At dawn Jerome Slater came down the tall, chipping stairs of the carriage house apartment, down to the idling white Camaro in the drive. Behind the wheel, Janet messed with her gloves and he saw the frail blue-white skin of her hands. In the short time he'd known her, a few months, this was what he always noticed—her pallid, almost transparent color. The skin of a woman can make you wonder what you don't know about her.

Sometimes she would stay the night, and if she did she always dressed very early in the morning, and, thinking he was still asleep, she'd slide out the front door and soundlessly descend the rickety stairs. He would climb the ladder to the skylight and watch her as she hurried down the long back sidewalk through the trees, furtive and alone like a neighborhood cat.

He climbed into the car.

"Morning." He pulled the car door shut and slid down into the bucket seat.

"What's the matter?" she said. "You still up for this?"

"You've got rust on the back quarter-panel."

"You're speaking of the car?" She looked at him, smiled. "It's old, give me a break. Do you still want to go?"

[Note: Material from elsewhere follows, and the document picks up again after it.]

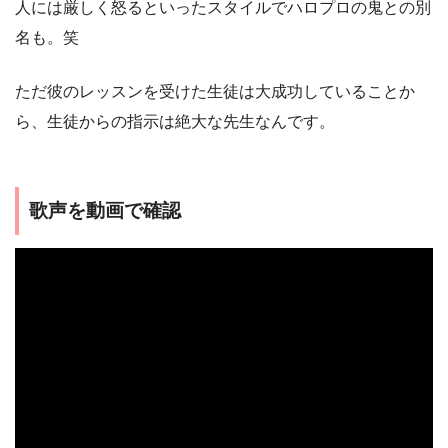
人には厳しく怒るといったスタイルでハロプロの鬼との別
名も。笑
ただ彼のレッスンを受けた生徒は大成功していることか
ら、生徒からの指示は絶大な先生なんです。
歌声を動画で確認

"Tell you later," he said. She registered alarm, so he quickly leaned over and kissed her. "Yes, I still do."

They went down Scott Street, turned right onto Main, rumbled north past the college and into Tuscola's business district. The streets were brick and combined with the steel belts in Janet's radials to create a washboard effect. At the four-way stop downtown, Janet said, "Last call." She spoke staring straight ahead. "I'll whip a U-ey and you'll be home in sixty seconds."

"Don't make me keep reassuring you," he said. "I'm going."

Downtown was deserted except for a cluster of cars at the donut shop. She drove on.

Jerome had first met her at Gabby's, a tavern out on the township line. Out there they called her Geneseo because that's how she had introduced herself. He'd observed her from a distance then, as she charmed the construction crews and the guys from the chemical plant, the few professors from the college who ever went out there and, of course, the farmers' sons and all their country girlfriends. She told them long stories about rock and roll, and sometimes she'd even bring her twelve-string and sing old protest songs.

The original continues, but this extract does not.